Opinion polls say Dilma Rousseff, chosen heir of outgoing president, is likely to win Sunday’s presidential vote.

brazil presidential elections

Candidates in Brazil’s presidential race have wrapped up their campaigns ahead of Sunday’s vote to choose a successor to Luiz Inacio Lula da Silva.

Latest opinion polls indicate that the ruling Workers’ Party candidate Dilma Rousseff looks set to win majority support and take the presidency in a first-round vote.

Brazil’s 135 million voters are expected to pick Rousseff, a former Marxist guerrilla turned career civil servant, as their first woman president on Sunday.

Rousseff, 62, has been campaigning with Lula da Silva for months and is expected to continue with many of the social policies that have made him a household name.

Popular president

The president will leave office as the most popular leader in Brazilian history, with promise of wealth from new pre-salt oil discoveries and upcoming investments for the 2014 World Cup in Brazil and the 2016 Olympics in Rio de Janeiro.

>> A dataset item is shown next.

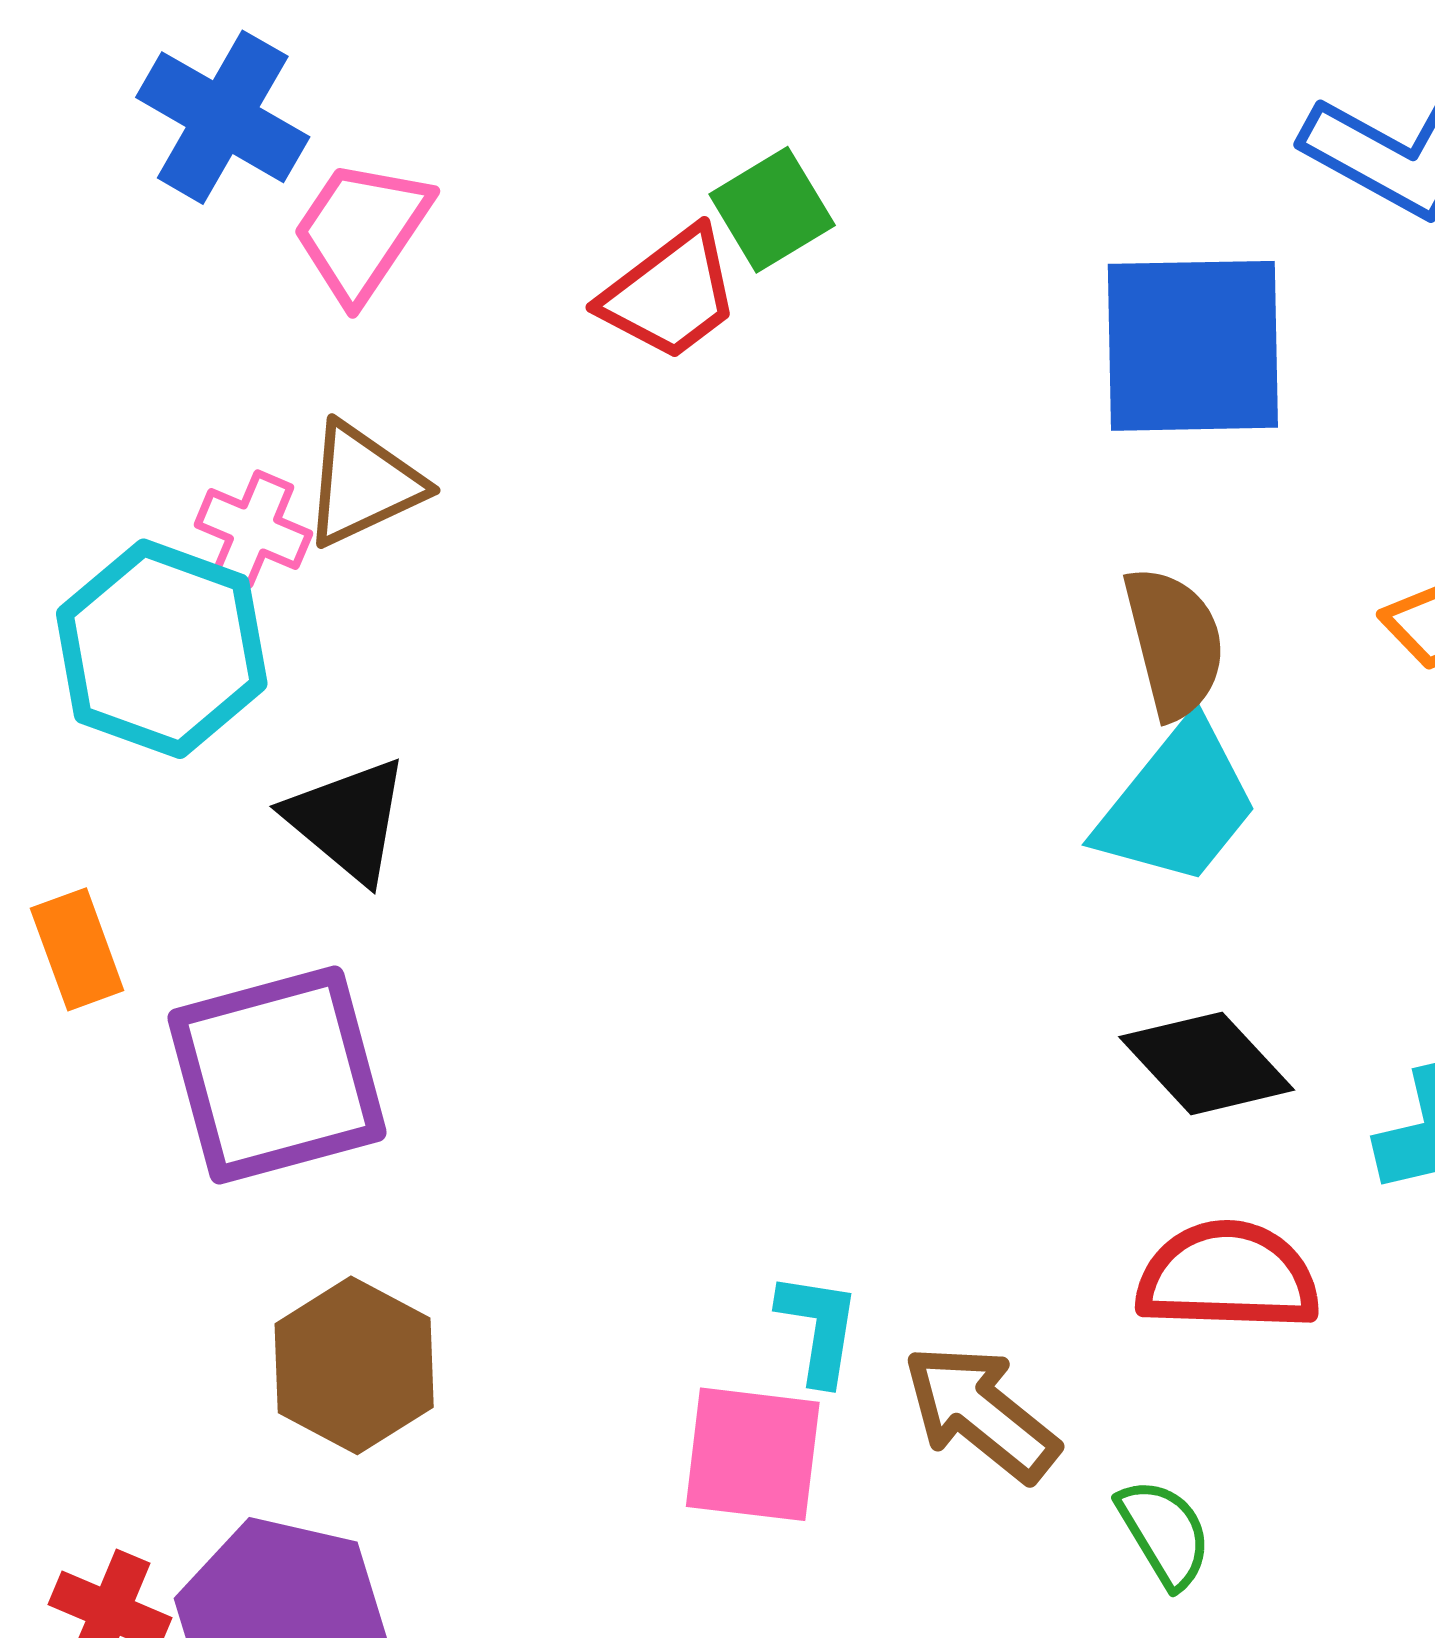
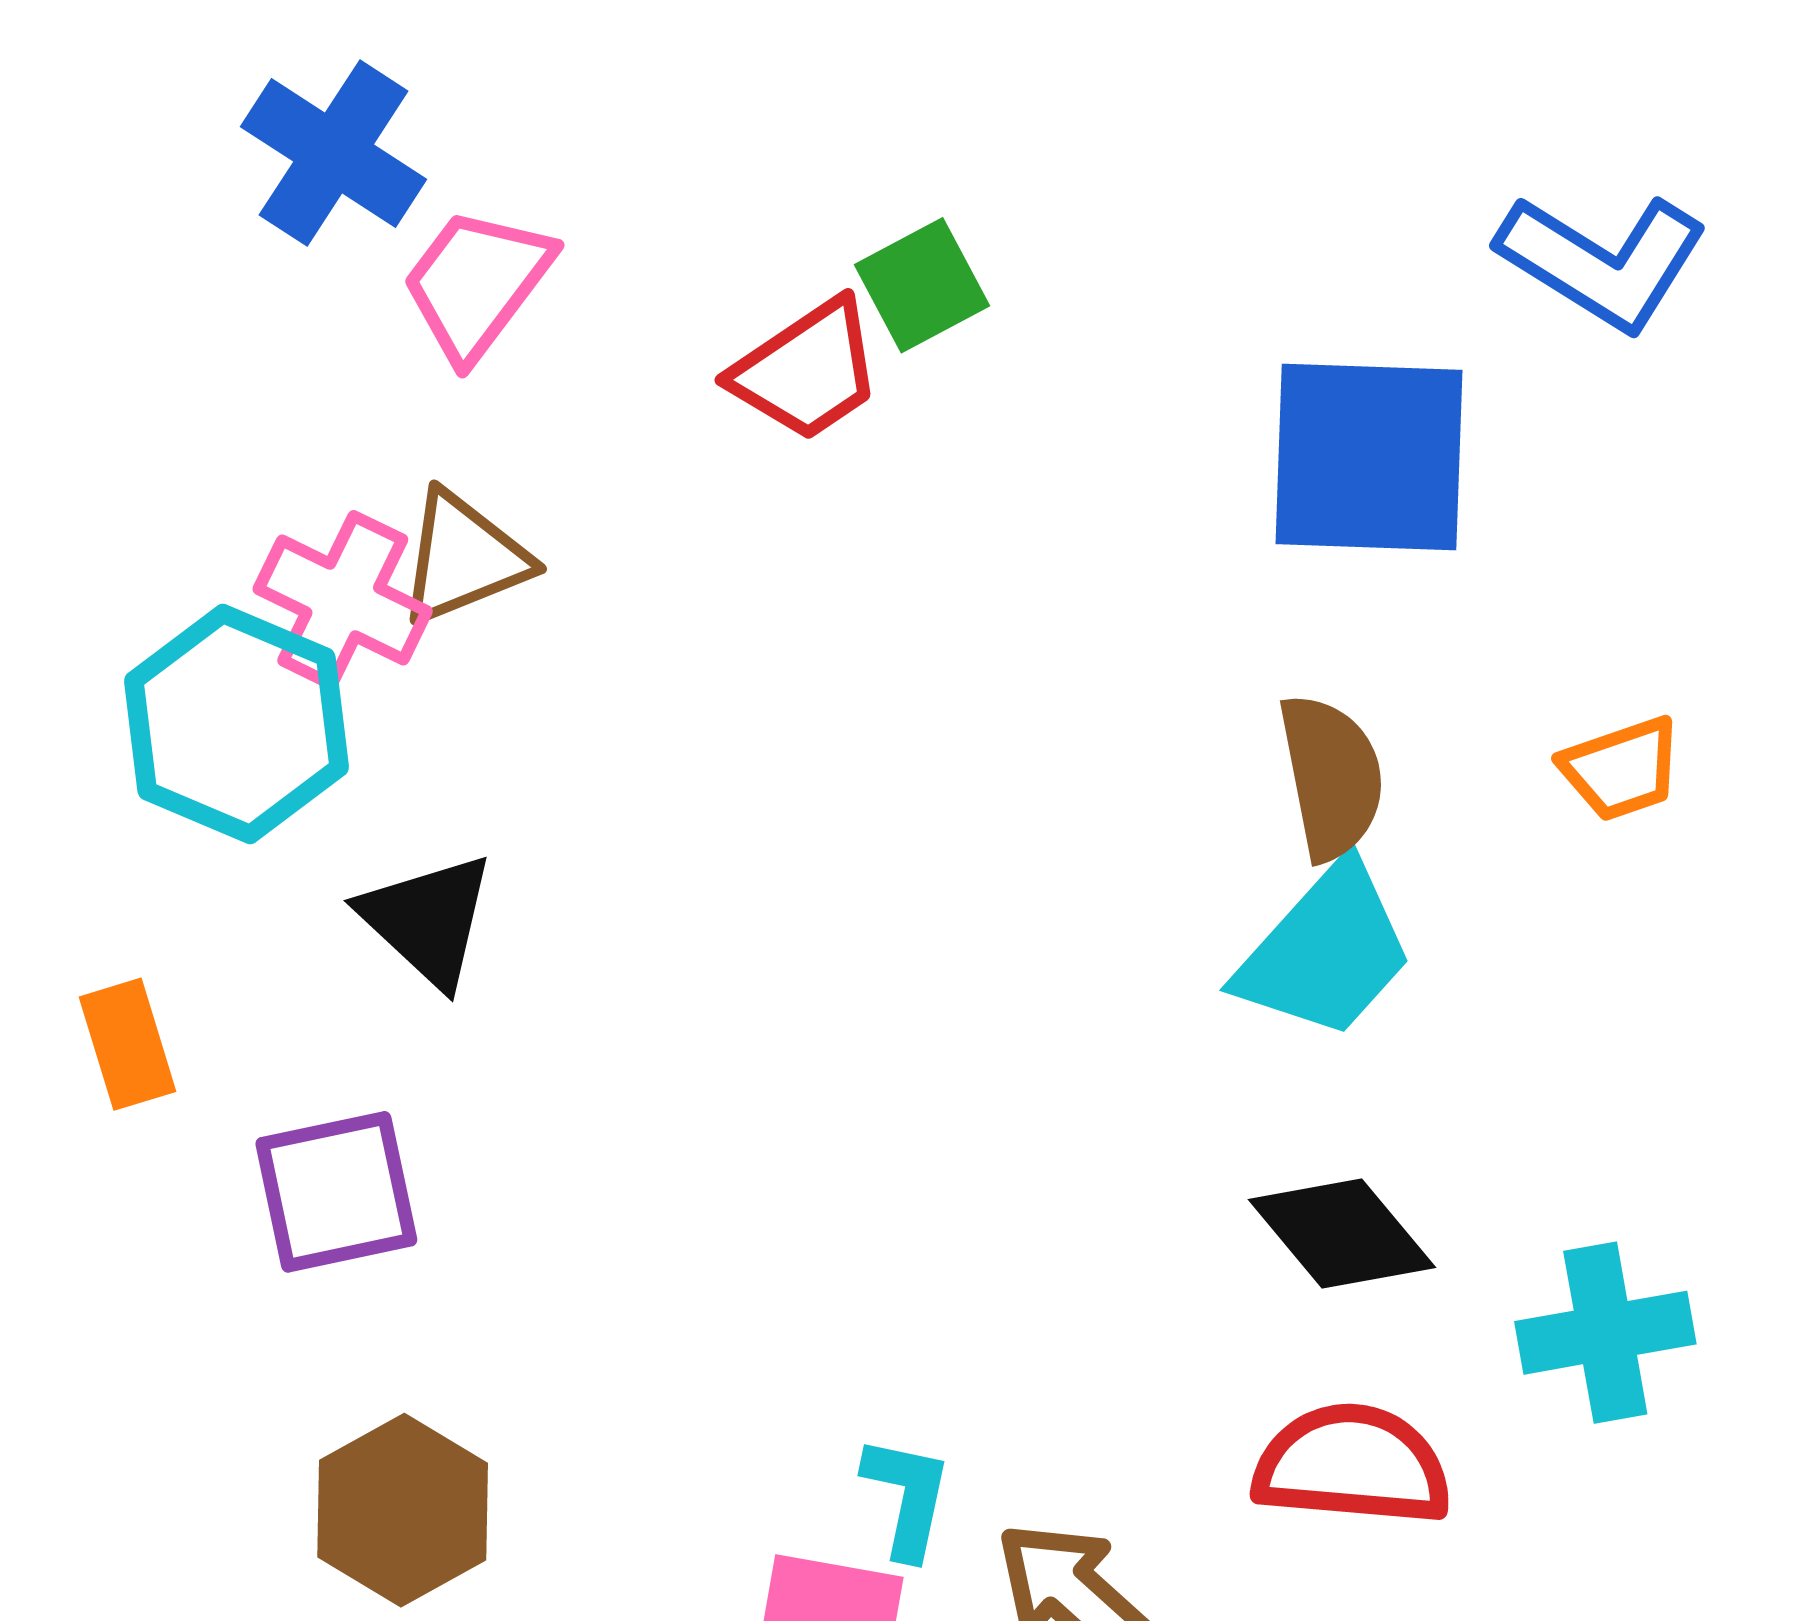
pink cross: (253, 529) -> (343, 600), size x1.4
purple square: (277, 1075) -> (336, 1192), size x0.7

Programmes initiated by the outgoing leader are credited with lifting 20.5 million people from poverty since 2003 and boosting another 29 million into the middle class, creating new consumers who help drive the economy.

Brazil is now forecast to be the world’s fifth-largest economy by the time it hosts the Olympics, the first time the event will be held in South America.

Rousseff, who was the energy minister and chief minister in Lula da Silva’s cabinet, was virtually unknown to most Brazilians before being thrust into the spotlight as the outgoing leader’s anointed heir.

Her closest rival is Jose Serra of the opposition PSDB party. Marina Silva, a former environment minister, is the only other figure to make a mark in the nine-strong field vying for the  presidency, but her role is limited to siphoning some votes away from Rousseff.

Al Jazeera’s Gabriel Elizondo, reporting from Brasilia, the capital, said: “Clearly, Dilma Rousseff has the wind in her sail, so to speak. There’s a growing sense in this country that her campaign is invincible; that she’ll get the over 50 per cent … that she needs to win this election.”

Our correspondent said Serra, whose campaign has been losing momentum, “has been pushing vigorously in the last couple of weeks saying, ‘No, we need to take this to the second round; we can’t let her win on the first round.'”

“That’s really the hope of the Serra campaign right now. That they can keep her below 50 per cent and take her to the second round,” he said.

Business leaders generally seem unconcerned over any incoming government changing course.

“From the speeches from the presidential candidates – from Dilma [Rousseff], from [Jose] Serra, from Marina [Silva] – there seems no plan from any of their economic teams to interfere with the basics of the Brazilian economy,” Edemir Pinto, the chief executive of Sao Paulo’s stock exchange told AFP.